The SA Medical Association’s response, which is representative of many progressive organisations and individuals, is that healthcare is an absolute, fundamental human right. “Discrimination of any kind in the healthcare sector is unacceptable,” SAMA states.

Healthcare is, of course, a human right, but it is not an absolute right. As our Constitutional Court has ruled, it’s a right qualified by the constraints of budgets and resources, and the competing demands of others in need of medical attention. 

That’s a universally recognised reality. No country in the world allows untrammelled access to its medical resources by foreigners, especially not to the detriment of the local population. Since access to medical care is a life or death issue, to do so would be to invite popular revolt. 

The heated dispute over Ramathuba’s outburst over illegal foreigners’ is just the beginning of it. She’s hit a sore spot and the hurt is only going to get worse. 

This is going to be a major political issue going forward, with the usual scrambling by the political hyenas for advantage. South Africa is about to embark on a madly ambitious, ideologically driven plan, which will see our expensive but efficient private health sector phased out in favour of a “free” National Health Insurance. 

The NHI will be shambolic and unaffordable. It’s also bad news for the 9m people belonging to medical schemes — of whom about a million are ANC-voting public servants — who can currently shield themselves from the foreign free-riders abusing state healthcare facilities.

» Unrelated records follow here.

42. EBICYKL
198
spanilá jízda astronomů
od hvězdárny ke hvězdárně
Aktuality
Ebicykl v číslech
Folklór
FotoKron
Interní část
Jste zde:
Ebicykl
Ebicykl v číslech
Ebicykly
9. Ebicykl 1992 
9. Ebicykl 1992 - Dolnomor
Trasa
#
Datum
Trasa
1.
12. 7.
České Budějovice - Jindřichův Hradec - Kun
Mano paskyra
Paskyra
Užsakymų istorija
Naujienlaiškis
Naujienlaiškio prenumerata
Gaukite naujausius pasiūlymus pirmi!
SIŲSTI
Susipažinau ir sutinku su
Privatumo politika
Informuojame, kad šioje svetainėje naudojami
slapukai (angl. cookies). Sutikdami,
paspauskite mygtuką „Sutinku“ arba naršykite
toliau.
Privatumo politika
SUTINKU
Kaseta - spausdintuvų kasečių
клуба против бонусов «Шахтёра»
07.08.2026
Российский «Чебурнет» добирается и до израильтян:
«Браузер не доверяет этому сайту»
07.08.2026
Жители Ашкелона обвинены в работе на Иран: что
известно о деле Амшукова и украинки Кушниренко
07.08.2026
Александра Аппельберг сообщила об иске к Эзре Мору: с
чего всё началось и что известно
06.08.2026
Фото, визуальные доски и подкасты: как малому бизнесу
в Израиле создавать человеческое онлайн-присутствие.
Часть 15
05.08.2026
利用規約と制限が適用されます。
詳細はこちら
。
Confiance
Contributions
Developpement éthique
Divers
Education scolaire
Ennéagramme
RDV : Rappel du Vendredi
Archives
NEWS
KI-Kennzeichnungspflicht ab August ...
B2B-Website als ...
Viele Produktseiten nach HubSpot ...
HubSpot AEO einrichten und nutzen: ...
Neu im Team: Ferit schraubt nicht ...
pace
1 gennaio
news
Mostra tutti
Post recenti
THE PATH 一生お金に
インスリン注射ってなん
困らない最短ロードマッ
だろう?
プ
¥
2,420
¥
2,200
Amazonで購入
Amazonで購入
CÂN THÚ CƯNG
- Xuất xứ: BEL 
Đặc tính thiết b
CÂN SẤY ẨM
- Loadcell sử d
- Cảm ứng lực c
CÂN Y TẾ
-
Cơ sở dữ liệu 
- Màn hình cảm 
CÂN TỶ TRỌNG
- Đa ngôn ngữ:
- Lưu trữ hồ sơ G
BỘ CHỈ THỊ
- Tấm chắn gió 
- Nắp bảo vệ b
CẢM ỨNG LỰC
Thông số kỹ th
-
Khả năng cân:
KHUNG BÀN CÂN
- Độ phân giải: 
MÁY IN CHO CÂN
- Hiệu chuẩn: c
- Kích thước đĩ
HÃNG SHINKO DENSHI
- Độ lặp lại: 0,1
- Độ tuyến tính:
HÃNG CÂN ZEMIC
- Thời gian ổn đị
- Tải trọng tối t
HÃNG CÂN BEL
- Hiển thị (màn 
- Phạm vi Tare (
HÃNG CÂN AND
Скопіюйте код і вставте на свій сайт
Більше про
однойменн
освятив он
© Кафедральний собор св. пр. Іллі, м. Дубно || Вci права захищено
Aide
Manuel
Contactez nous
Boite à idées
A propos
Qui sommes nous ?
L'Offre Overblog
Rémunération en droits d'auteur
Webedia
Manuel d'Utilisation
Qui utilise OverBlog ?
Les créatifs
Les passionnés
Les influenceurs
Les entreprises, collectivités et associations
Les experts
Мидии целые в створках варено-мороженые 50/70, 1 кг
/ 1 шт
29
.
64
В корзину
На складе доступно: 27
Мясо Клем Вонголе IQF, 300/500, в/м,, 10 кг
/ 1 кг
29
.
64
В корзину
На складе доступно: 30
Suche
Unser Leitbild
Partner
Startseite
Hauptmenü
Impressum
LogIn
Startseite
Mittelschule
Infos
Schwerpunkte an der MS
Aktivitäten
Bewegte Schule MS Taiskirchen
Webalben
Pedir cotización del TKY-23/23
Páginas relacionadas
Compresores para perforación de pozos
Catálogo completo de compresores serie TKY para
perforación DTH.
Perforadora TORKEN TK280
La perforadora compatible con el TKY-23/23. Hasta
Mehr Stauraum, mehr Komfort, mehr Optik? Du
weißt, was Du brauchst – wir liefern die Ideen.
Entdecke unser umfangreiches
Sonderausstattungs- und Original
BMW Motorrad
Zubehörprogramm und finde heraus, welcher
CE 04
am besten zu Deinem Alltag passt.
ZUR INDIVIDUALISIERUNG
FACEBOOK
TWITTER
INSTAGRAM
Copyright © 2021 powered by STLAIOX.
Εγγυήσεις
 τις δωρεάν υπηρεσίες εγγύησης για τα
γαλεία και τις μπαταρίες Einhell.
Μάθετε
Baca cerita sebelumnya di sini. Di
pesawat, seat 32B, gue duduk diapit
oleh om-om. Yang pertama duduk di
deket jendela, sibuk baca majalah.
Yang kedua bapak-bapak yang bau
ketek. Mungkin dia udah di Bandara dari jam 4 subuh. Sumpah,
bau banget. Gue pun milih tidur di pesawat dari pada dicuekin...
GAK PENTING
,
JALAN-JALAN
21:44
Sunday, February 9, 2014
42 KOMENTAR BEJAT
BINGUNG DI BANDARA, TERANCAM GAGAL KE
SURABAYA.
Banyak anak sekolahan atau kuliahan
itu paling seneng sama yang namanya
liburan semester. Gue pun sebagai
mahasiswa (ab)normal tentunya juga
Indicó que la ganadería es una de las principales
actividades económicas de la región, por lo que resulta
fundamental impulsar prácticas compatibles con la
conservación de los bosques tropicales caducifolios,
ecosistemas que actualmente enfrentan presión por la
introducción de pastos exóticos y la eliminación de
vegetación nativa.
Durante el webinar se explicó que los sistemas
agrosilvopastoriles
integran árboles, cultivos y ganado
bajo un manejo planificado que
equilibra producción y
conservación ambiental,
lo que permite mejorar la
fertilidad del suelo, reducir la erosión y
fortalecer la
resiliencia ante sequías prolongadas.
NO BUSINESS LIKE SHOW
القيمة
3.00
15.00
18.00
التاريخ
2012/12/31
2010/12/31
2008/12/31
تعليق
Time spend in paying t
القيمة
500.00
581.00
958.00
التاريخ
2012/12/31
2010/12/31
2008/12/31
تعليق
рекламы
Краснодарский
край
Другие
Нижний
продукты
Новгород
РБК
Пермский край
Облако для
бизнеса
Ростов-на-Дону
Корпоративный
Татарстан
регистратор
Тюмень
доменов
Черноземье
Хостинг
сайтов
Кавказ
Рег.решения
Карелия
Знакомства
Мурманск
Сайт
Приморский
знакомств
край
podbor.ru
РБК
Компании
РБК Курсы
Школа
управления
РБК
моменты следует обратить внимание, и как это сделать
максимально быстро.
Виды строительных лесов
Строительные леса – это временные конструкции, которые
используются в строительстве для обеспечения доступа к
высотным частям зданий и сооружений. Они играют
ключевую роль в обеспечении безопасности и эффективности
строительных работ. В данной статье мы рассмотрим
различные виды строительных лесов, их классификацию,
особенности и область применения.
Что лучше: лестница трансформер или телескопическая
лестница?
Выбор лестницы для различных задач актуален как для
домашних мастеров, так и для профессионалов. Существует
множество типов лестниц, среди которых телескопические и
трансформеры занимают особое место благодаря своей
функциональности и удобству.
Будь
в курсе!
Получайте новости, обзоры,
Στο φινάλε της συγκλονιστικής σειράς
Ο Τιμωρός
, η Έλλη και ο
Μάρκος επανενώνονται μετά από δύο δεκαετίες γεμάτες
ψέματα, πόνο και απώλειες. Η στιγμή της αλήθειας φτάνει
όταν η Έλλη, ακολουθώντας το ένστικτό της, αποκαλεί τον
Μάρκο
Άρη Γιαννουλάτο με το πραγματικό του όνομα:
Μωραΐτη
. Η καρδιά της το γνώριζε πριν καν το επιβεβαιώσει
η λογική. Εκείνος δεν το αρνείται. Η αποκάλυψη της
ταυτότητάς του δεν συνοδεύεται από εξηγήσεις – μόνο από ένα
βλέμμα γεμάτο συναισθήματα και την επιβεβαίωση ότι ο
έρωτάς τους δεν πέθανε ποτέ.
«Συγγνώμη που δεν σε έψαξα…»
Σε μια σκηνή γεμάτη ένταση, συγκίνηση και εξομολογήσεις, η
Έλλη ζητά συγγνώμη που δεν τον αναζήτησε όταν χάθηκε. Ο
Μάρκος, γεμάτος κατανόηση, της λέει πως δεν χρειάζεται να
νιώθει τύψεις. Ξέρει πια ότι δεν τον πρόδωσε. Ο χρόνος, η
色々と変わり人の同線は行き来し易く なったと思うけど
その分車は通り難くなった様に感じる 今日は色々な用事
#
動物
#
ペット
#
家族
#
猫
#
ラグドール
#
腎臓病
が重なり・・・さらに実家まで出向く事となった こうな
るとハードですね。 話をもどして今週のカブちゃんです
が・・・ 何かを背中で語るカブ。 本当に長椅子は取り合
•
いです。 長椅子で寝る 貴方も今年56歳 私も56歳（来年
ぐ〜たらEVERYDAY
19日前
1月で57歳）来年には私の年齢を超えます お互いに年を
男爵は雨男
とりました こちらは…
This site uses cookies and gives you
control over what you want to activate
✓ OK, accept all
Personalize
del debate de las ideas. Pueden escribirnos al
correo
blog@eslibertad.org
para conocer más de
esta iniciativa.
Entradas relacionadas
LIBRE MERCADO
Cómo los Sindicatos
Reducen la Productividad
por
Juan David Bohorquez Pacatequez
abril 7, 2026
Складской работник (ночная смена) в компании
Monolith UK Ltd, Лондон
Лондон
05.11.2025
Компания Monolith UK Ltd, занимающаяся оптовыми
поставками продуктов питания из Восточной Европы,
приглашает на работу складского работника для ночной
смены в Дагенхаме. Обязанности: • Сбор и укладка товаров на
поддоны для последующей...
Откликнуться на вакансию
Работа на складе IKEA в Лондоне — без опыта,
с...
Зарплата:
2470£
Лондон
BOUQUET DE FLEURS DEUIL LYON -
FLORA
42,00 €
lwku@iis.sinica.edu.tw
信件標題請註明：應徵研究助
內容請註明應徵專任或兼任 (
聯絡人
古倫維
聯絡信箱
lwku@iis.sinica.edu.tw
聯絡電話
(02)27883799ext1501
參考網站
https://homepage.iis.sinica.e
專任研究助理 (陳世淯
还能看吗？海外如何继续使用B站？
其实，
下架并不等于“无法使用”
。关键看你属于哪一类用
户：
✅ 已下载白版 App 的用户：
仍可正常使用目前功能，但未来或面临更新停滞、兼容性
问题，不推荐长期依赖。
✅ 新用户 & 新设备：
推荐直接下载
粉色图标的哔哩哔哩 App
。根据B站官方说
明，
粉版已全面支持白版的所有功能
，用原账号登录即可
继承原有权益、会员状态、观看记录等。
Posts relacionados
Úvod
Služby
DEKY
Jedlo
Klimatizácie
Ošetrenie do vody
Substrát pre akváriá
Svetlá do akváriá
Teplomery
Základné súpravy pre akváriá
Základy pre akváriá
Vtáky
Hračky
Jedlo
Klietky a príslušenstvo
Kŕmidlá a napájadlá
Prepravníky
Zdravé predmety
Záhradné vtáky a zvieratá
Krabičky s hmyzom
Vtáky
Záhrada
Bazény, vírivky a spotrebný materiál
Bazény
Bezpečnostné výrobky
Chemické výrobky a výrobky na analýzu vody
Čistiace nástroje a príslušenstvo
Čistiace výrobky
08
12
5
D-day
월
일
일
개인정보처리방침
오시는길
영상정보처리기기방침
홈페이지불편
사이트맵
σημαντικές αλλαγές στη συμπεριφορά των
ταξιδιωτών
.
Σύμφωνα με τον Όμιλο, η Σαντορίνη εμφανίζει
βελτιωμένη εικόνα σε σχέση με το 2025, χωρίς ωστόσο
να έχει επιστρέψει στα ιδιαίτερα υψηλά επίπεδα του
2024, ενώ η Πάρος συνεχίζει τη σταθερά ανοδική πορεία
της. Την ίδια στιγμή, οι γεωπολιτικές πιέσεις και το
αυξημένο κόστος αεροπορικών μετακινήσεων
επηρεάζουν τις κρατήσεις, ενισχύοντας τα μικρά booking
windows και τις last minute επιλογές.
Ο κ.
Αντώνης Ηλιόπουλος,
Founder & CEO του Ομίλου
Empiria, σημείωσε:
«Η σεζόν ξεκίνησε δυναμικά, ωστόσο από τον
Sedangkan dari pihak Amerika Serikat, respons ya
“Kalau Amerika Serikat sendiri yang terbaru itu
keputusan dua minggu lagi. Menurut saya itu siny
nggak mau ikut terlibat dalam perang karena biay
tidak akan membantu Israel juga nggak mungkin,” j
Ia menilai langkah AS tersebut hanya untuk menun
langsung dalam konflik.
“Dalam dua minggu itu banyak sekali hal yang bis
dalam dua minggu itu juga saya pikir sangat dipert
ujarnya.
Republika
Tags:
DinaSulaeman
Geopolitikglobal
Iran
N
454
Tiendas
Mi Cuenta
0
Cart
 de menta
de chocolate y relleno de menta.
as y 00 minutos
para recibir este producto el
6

This black middle-class, all medical scheme members, is going to become very, very voluble when it has to compete with masses of illegals clamouring for care. Unlike the disenchantment of the disadvantaged, it will be difficult for the progressives to disparage and dismiss this powerful political constituency.

So, what will the progressives do? On the evidence of past hypocrisy, they’ll join the ANC leadership in seeking their medical care overseas. Though probably not in Russia, China and Cuba.